What the task requires:
Each line of the material must be reproduced exactly; pictures stay out.

-- -- --

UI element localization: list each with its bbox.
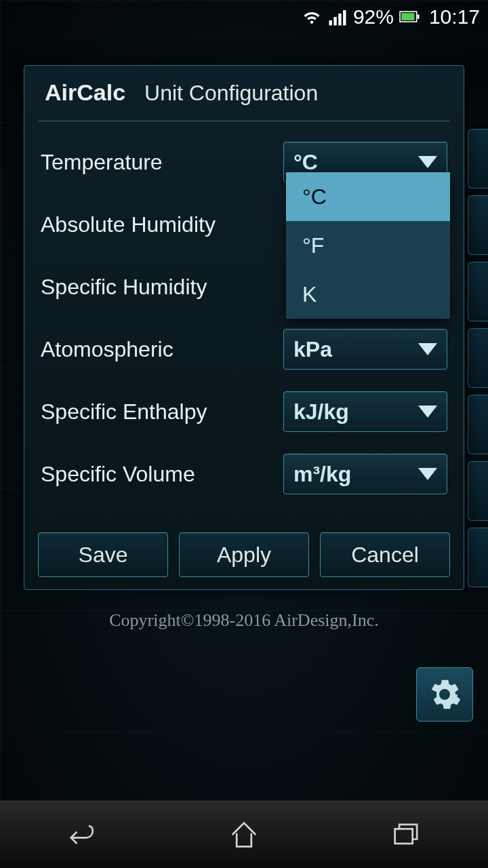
bg-tab-stub	[468, 262, 488, 321]
battery-icon	[399, 7, 420, 27]
dropdown-specific-enthalpy[interactable]: kJ/kg	[283, 391, 447, 432]
bg-tab-stub	[468, 328, 488, 388]
svg-rect-5	[418, 15, 420, 19]
dialog-header: AirCalc Unit Configuration	[38, 79, 450, 121]
home-button[interactable]	[220, 814, 268, 855]
apply-button[interactable]: Apply	[179, 532, 309, 577]
recent-icon	[389, 817, 424, 852]
dropdown-specific-volume[interactable]: m³/kg	[283, 454, 447, 494]
svg-rect-1	[333, 17, 336, 26]
signal-icon	[327, 7, 348, 27]
dropdown-value: m³/kg	[293, 462, 418, 487]
option-fahrenheit[interactable]: °F	[286, 221, 450, 270]
battery-percent: 92%	[353, 5, 394, 28]
status-bar: 92% 10:17	[0, 0, 488, 34]
dropdown-atmospheric[interactable]: kPa	[283, 329, 447, 370]
wifi-icon	[302, 7, 322, 27]
label-specific-enthalpy: Specific Enthalpy	[41, 399, 283, 425]
dialog-title: Unit Configuration	[144, 81, 318, 106]
app-name: AirCalc	[45, 79, 125, 106]
option-celsius[interactable]: °C	[286, 172, 450, 221]
chevron-down-icon	[418, 343, 437, 355]
svg-rect-0	[329, 20, 331, 26]
gear-icon	[428, 678, 461, 711]
dialog-actions: Save Apply Cancel	[38, 532, 450, 577]
option-kelvin[interactable]: K	[286, 270, 450, 319]
row-atmospheric: Atomospheric kPa	[41, 318, 447, 380]
save-button[interactable]: Save	[38, 532, 168, 577]
label-atmospheric: Atomospheric	[41, 337, 283, 362]
copyright-text: Copyright©1998-2016 AirDesign,Inc.	[0, 610, 488, 631]
label-absolute-humidity: Absolute Humidity	[41, 212, 283, 237]
label-temperature: Temperature	[41, 150, 283, 175]
back-button[interactable]	[58, 814, 105, 855]
clock: 10:17	[429, 5, 480, 28]
bg-tab-stub	[468, 528, 488, 587]
recent-apps-button[interactable]	[383, 814, 430, 855]
chevron-down-icon	[418, 468, 437, 480]
bg-tab-stub	[468, 129, 488, 189]
chevron-down-icon	[418, 156, 437, 168]
cancel-button[interactable]: Cancel	[320, 532, 450, 577]
label-specific-volume: Specific Volume	[41, 462, 283, 487]
dropdown-value: kJ/kg	[293, 399, 418, 425]
back-icon	[64, 817, 99, 852]
nav-bar	[0, 800, 488, 868]
svg-rect-3	[343, 10, 346, 26]
chevron-down-icon	[418, 406, 437, 418]
dropdown-value: kPa	[293, 337, 418, 362]
row-specific-volume: Specific Volume m³/kg	[41, 443, 447, 505]
bg-tab-stub	[468, 395, 488, 454]
svg-rect-2	[338, 14, 341, 26]
temperature-dropdown-list: °C °F K	[286, 172, 450, 319]
label-specific-humidity: Specific Humidity	[41, 275, 283, 300]
settings-button[interactable]	[416, 667, 473, 722]
home-icon	[226, 817, 262, 852]
row-specific-enthalpy: Specific Enthalpy kJ/kg	[41, 380, 447, 443]
dropdown-value: °C	[293, 150, 418, 175]
bg-tab-stub	[468, 461, 488, 521]
unit-config-dialog: AirCalc Unit Configuration Temperature °…	[24, 65, 464, 590]
bg-tab-stub	[468, 195, 488, 255]
svg-rect-7	[395, 829, 413, 844]
svg-rect-6	[401, 14, 414, 21]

-- -- --

Response to the exercise:
UI element localization: list each with its bbox.
bg-tab-stub	[468, 262, 488, 321]
battery-icon	[399, 7, 420, 27]
dropdown-specific-enthalpy[interactable]: kJ/kg	[283, 391, 447, 432]
bg-tab-stub	[468, 328, 488, 388]
svg-rect-5	[418, 15, 420, 19]
dialog-header: AirCalc Unit Configuration	[38, 79, 450, 121]
home-button[interactable]	[220, 814, 268, 855]
apply-button[interactable]: Apply	[179, 532, 309, 577]
recent-icon	[389, 817, 424, 852]
dropdown-specific-volume[interactable]: m³/kg	[283, 454, 447, 494]
svg-rect-1	[333, 17, 336, 26]
signal-icon	[327, 7, 348, 27]
dropdown-value: m³/kg	[293, 462, 418, 487]
option-fahrenheit[interactable]: °F	[286, 221, 450, 270]
battery-percent: 92%	[353, 5, 394, 28]
status-bar: 92% 10:17	[0, 0, 488, 34]
dropdown-atmospheric[interactable]: kPa	[283, 329, 447, 370]
wifi-icon	[302, 7, 322, 27]
label-specific-enthalpy: Specific Enthalpy	[41, 399, 283, 425]
dialog-title: Unit Configuration	[144, 81, 318, 106]
app-name: AirCalc	[45, 79, 125, 106]
option-celsius[interactable]: °C	[286, 172, 450, 221]
chevron-down-icon	[418, 343, 437, 355]
svg-rect-0	[329, 20, 331, 26]
gear-icon	[428, 678, 461, 711]
dialog-actions: Save Apply Cancel	[38, 532, 450, 577]
option-kelvin[interactable]: K	[286, 270, 450, 319]
row-atmospheric: Atomospheric kPa	[41, 318, 447, 380]
save-button[interactable]: Save	[38, 532, 168, 577]
label-atmospheric: Atomospheric	[41, 337, 283, 362]
copyright-text: Copyright©1998-2016 AirDesign,Inc.	[0, 610, 488, 631]
label-absolute-humidity: Absolute Humidity	[41, 212, 283, 237]
label-temperature: Temperature	[41, 150, 283, 175]
back-button[interactable]	[58, 814, 105, 855]
clock: 10:17	[429, 5, 480, 28]
bg-tab-stub	[468, 528, 488, 587]
recent-apps-button[interactable]	[383, 814, 430, 855]
chevron-down-icon	[418, 468, 437, 480]
bg-tab-stub	[468, 129, 488, 189]
chevron-down-icon	[418, 156, 437, 168]
cancel-button[interactable]: Cancel	[320, 532, 450, 577]
label-specific-volume: Specific Volume	[41, 462, 283, 487]
dropdown-value: kJ/kg	[293, 399, 418, 425]
back-icon	[64, 817, 99, 852]
nav-bar	[0, 800, 488, 868]
svg-rect-3	[343, 10, 346, 26]
chevron-down-icon	[418, 406, 437, 418]
dropdown-value: kPa	[293, 337, 418, 362]
row-specific-volume: Specific Volume m³/kg	[41, 443, 447, 505]
bg-tab-stub	[468, 395, 488, 454]
svg-rect-2	[338, 14, 341, 26]
temperature-dropdown-list: °C °F K	[286, 172, 450, 319]
label-specific-humidity: Specific Humidity	[41, 275, 283, 300]
settings-button[interactable]	[416, 667, 473, 722]
home-icon	[226, 817, 262, 852]
row-specific-enthalpy: Specific Enthalpy kJ/kg	[41, 380, 447, 443]
dropdown-value: °C	[293, 150, 418, 175]
bg-tab-stub	[468, 461, 488, 521]
unit-config-dialog: AirCalc Unit Configuration Temperature °…	[24, 65, 464, 590]
bg-tab-stub	[468, 195, 488, 255]
svg-rect-7	[395, 829, 413, 844]
svg-rect-6	[401, 14, 414, 21]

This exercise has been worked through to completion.